Considering the exponential cost of prosthetic surgery, many Pakistani children are denied the chance of receiving the treatment they require.

Owais Quresihi, the co-founder of BIONIKS described the complexity of Momina's prosthetic arm design.

“It was far more difficult to integrate all the things in her case since she never had a hand, she had not experienced those senses in her mind that allow us to use our right hand.”

Due to her young age, the design was tricky. The prosthetic arm is fitted with sensors that enable it to move, by just thinking about the movement. Communication was difficult at first. Qureshi recounts how when asked to close her fingers, Momina moved the entire prosthetic arm. Qureshi told reporters that the "girl is quite intelligent" and she quickly understood the team's instructions.
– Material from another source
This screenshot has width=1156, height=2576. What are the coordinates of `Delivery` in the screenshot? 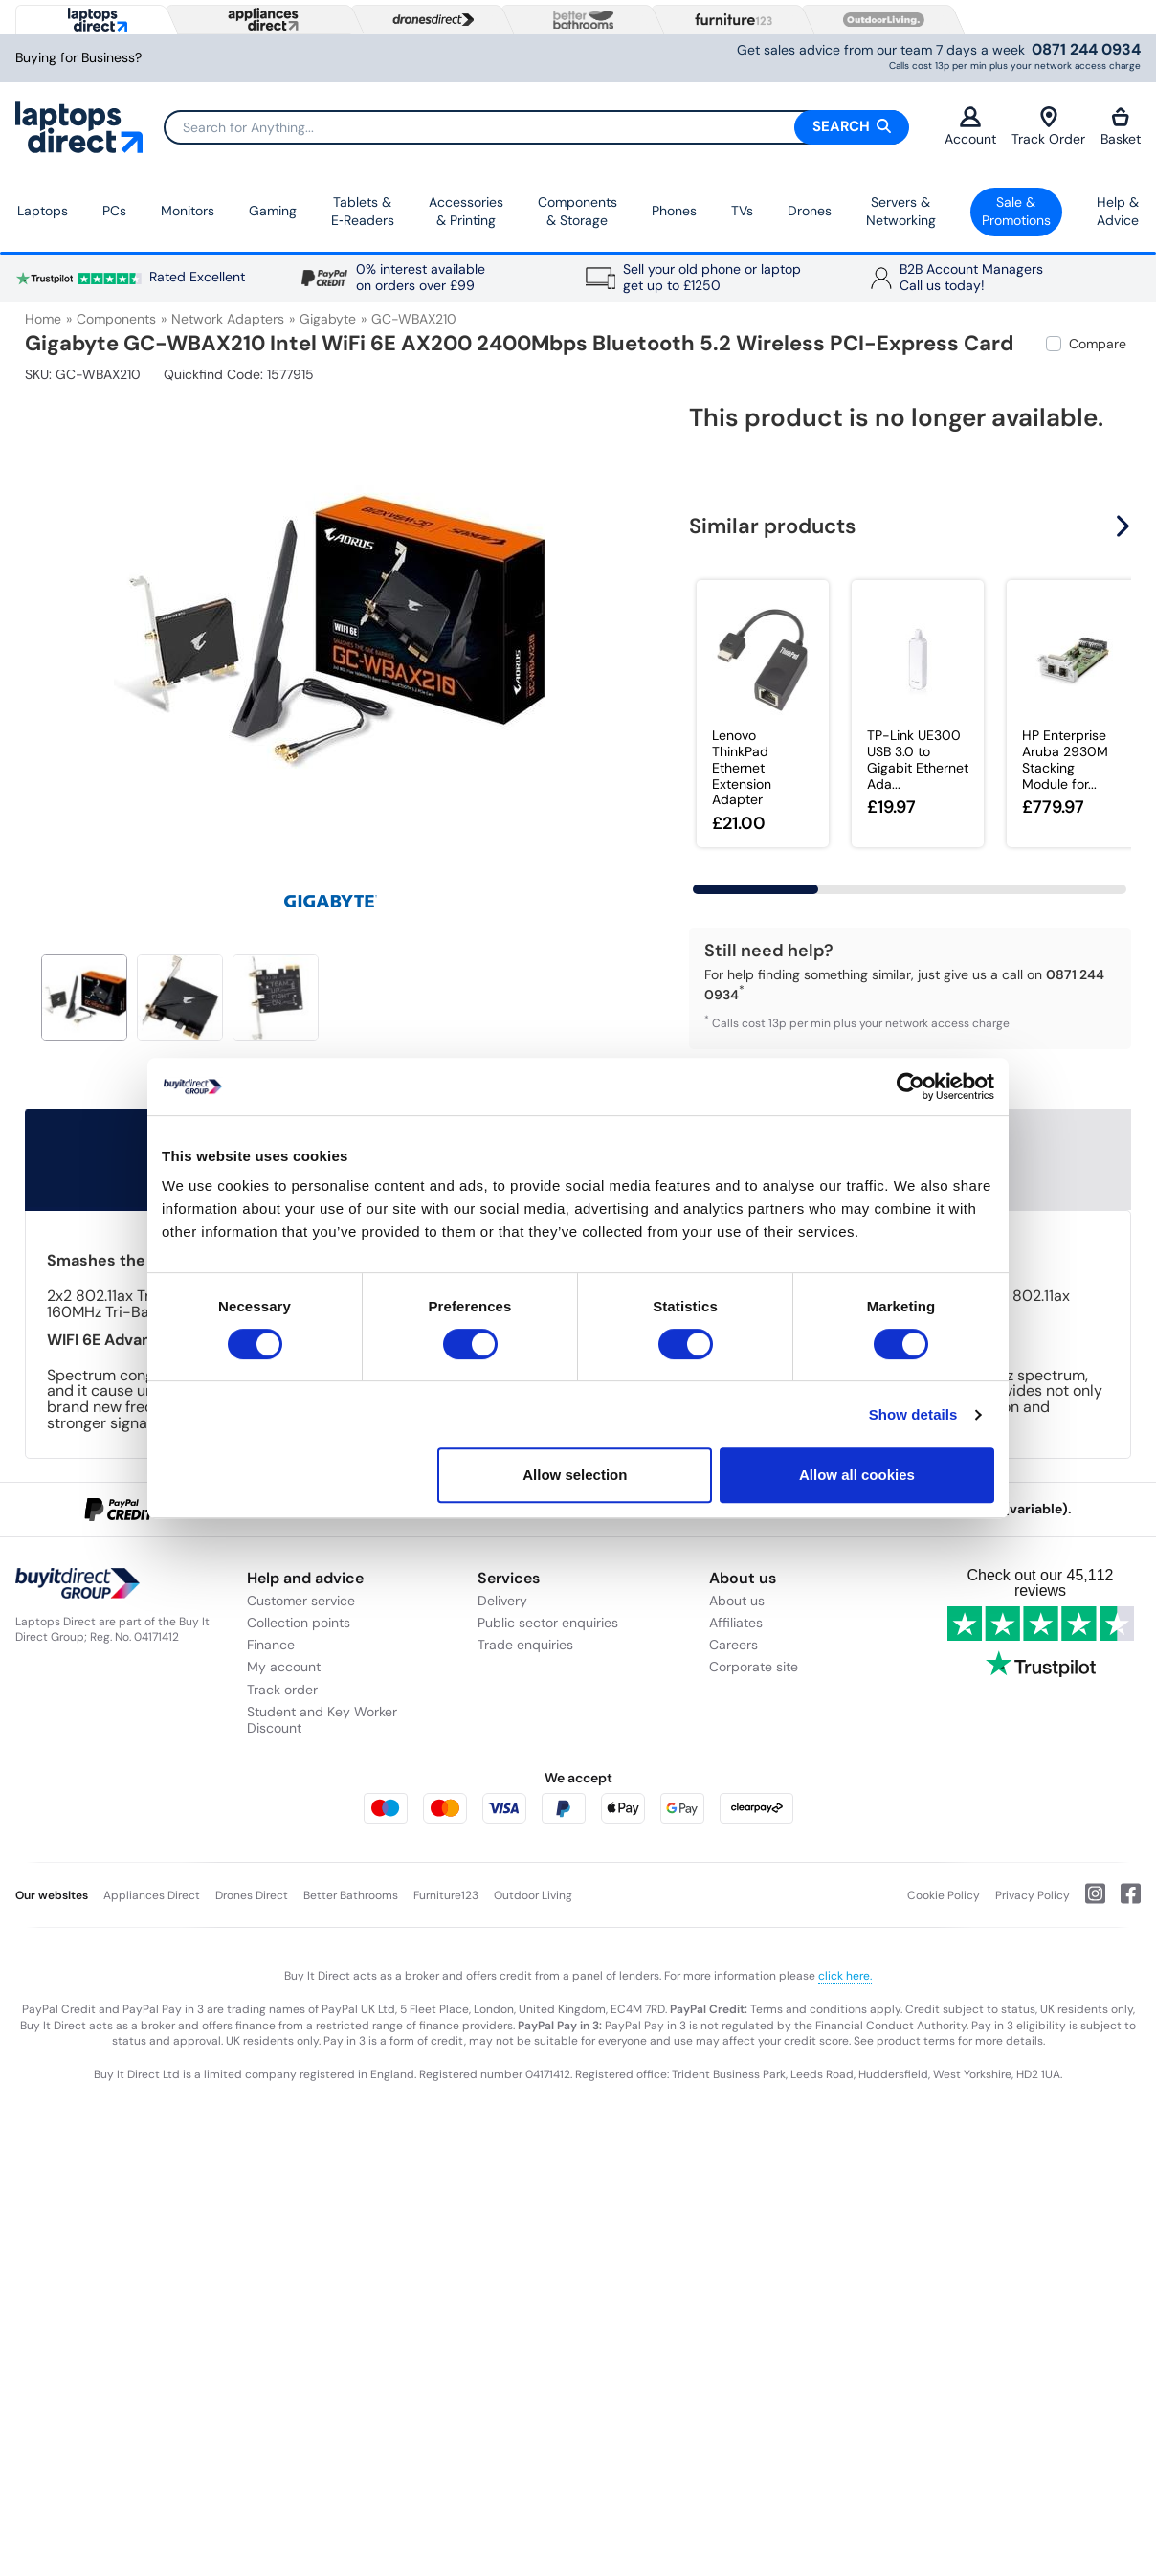 It's located at (502, 1600).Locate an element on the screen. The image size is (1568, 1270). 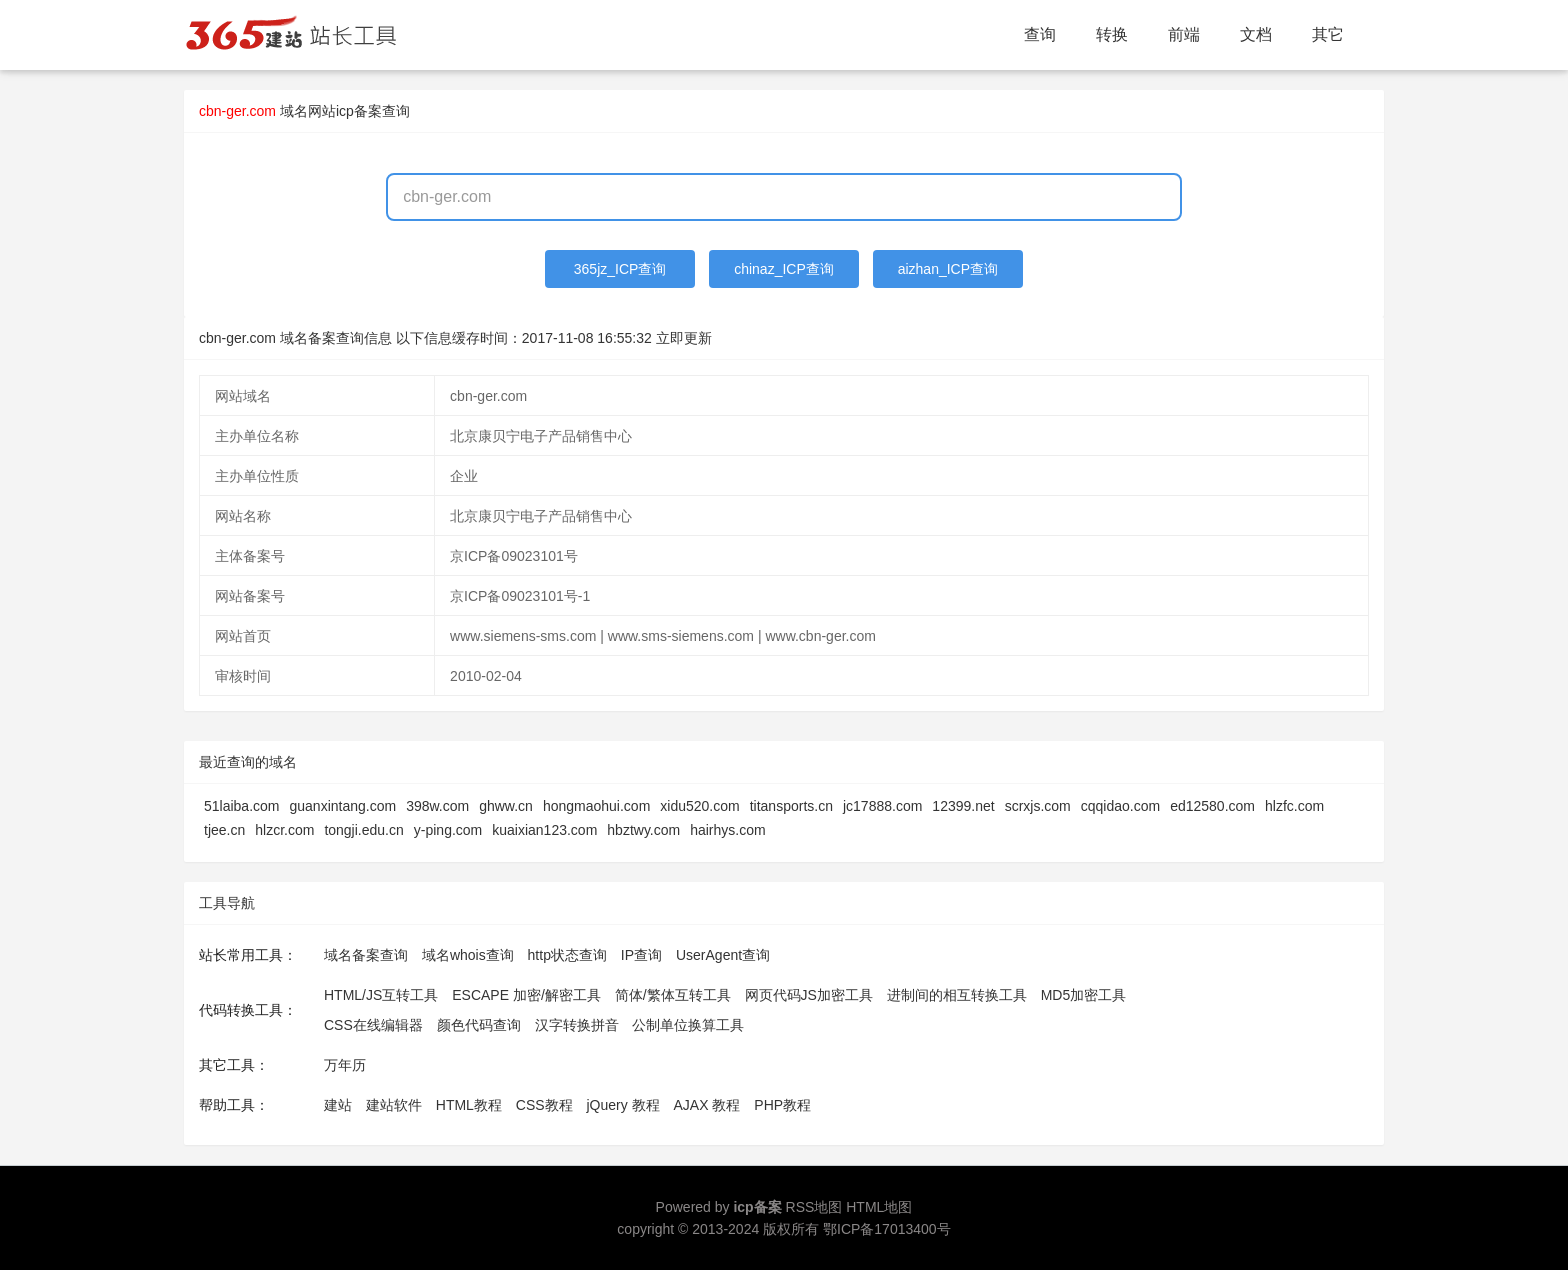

Throughout the design process, Momina had a very hands-on approach and would sit with designers and dictate what she wanted, ‘I don’t like this or that part. Can you make the shade of blue a little light? How about adding diamonds or crystals to the arm?’“

Attached to her new arm, Momina asked her mother not to remove it, even when she was sleeping. When her mother did remove it, the next morning Momina anxiously searched the room for her arm. " She looked impatiently for the arm but was happy when I brought it back.”

Initially, her parents wanted her to get a skin-colored prosthetic arm, but ultimately decided to let her customize it herself.

“She is happy with the color,” her mother said. “Sometimes she even makes fun of our ordinary arms and says she has a more beautiful one! We want her to grow with it.”